In tutta Italia, più di 70mila studenti hanno partecipato alle iniziative - cortei, dibattiti, spettacoli e concerti - di #PalermochiamaItalia, promosse dal ministero dell’Istruzione e dalla Fondazione Falcone, nel giorno in cui, ventisei anni fa, persero la vita i magistrati Giovanni Falcone e la moglie Francesca Morvillo, insieme a tre agenti della scorta Antonio Montinaro, Vito Schifani e Rocco Dicillo.

La nave della legalità

Molti studenti non sono siciliani. Sono arrivati a Palermo in mattinata con la nave della legalità, salpata il 22 sera dal porto di Civitavecchia, alla presenza del presidente della Repubblica, Sergio Mattarella, fratello di una vittima della mafia: Cosa Nostra uccise suo fratello, Piersanti, nel 1980, quando era presidente della regione Sicilia.

A bordo della nave c’era anche un “passeggero speciale”, il docente universitario di Sociologia della criminalità organizzata, insieme a cinquanta allievi, Nando Dalla Chiesa, figlio secondogenito del generale Carlo Alberto, ucciso in un attentato mafioso il 3 settembre 1982.

Il corteo

“La mafia uccide, il silenzio pure”, "Insieme per non dimenticare”, “Non li avete uccisi, le loro idee camminano sulle nostre gambe”, sono alcuni degli striscioni dei cortei, uno partito da via d’Amelio e l’atro dall’aula bunker del carcere Ucciardone, dove si svolse il Maxiprocesso. Sulle note della colonna sonora del film “I cento passi”, ispirato alla lotta di Peppino Impastato, ucciso il 9 maggio 1978, e a canzoni come quella di Fabrizio Moro “Pensa”, i due cortei si riuniscono in via Notarbartolo, luogo in cui abitavano i coniugi Falcone, dove è stato intitolato un albero al magistrato, diventato negli anni un vero e proprio luogo della memoria.

Sono le 17.58, orario in cui si compì la Strage di Capaci.
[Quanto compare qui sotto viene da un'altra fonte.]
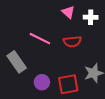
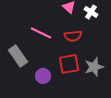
white cross: (91, 17) -> (91, 12), turned 32
red square: (68, 84) -> (69, 64), moved

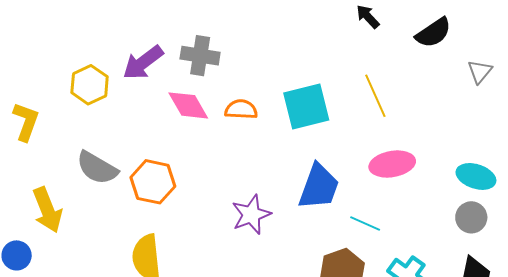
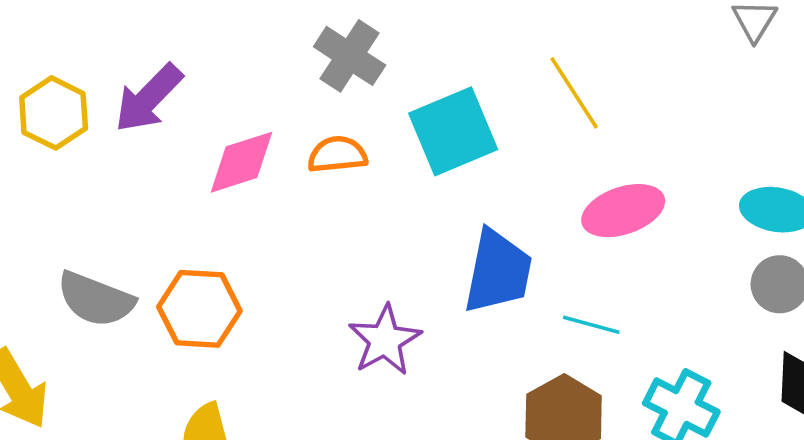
gray cross: (200, 56) -> (350, 56), moved, turned 33
yellow hexagon: (90, 85) -> (54, 113), moved
pink diamond: (188, 105) -> (241, 162), turned -69

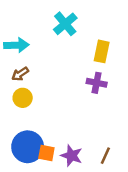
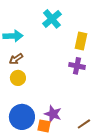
orange square: (46, 153) -> (44, 126), moved
purple star: (72, 156) -> (53, 114), moved
brown line: (105, 156) -> (84, 124), turned 32

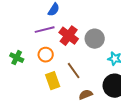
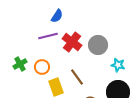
orange circle: (46, 55) -> (42, 67), moved
green cross: (17, 58) -> (20, 64), turned 32

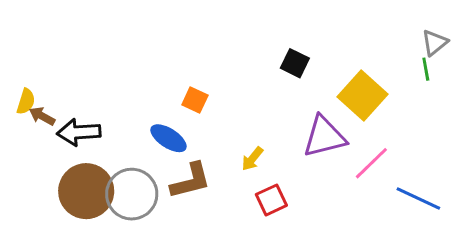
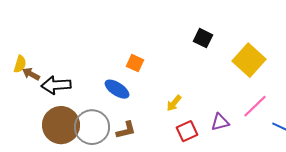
purple triangle: (324, 137) -> (220, 122), moved, size x0.6
brown L-shape: (191, 181) -> (126, 130), moved, size x0.7

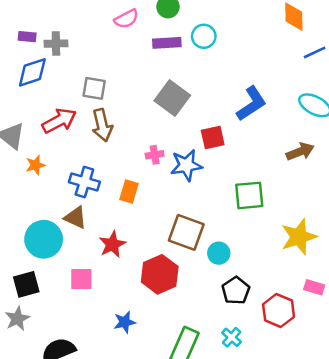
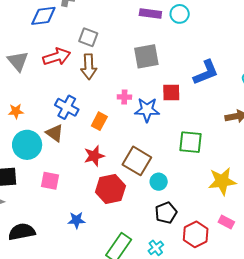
gray square: (172, 98) -> (146, 56), turned 32
orange star: (35, 165) -> (16, 111), moved
red star: (112, 244) -> (94, 156), moved

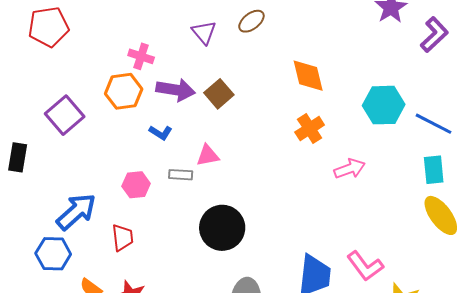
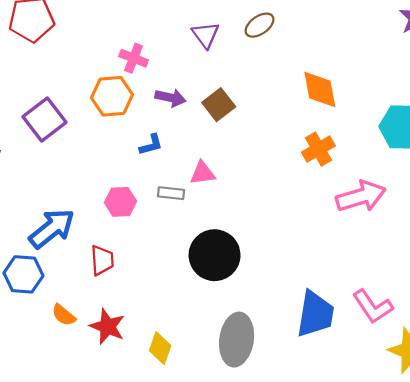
purple arrow: (176, 90) -> (170, 98), size x0.7
blue L-shape: (161, 133) -> (151, 145), turned -50
pink arrow: (350, 169) -> (361, 196), size x1.4

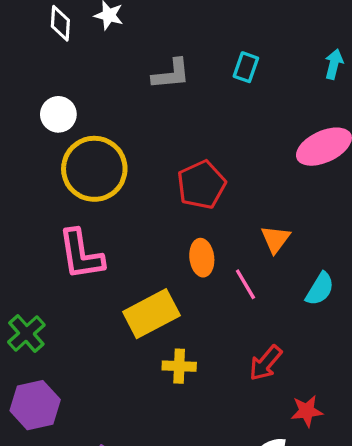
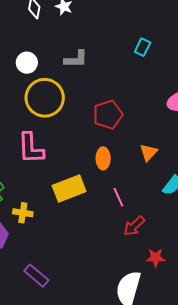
gray L-shape: (171, 74) -> (76, 59), moved
pink line: (245, 284) -> (118, 197), moved
yellow cross: (179, 366) -> (23, 213), moved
Scatta così il minuto di silenzio in ricordo di Giovanni, Francesca, e dei tre agenti della scorta, ma la mente corre e si pensa a tutte le vittime della mafia come Paolo Borsellino, ucciso a soli cinquantasette giorni di distanza dall’amico e collega. Ucciso perché, come Giovanni, e tutti gli altri assassinati dalla mafia, dedito ad alti ideali di giustizia.

"La mafia non è affatto invincibile. È un fatto umano e come tutti i fatti umani ha un inizio e avrà anche una fine. Piuttosto bisogna rendersi conto che è un fenomeno terribilmente serio e molto grave e che si può vincere non pretendendo eroismo da inermi cittadini, ma impegnando in questa battaglia tutte le forze migliori delle istituzioni".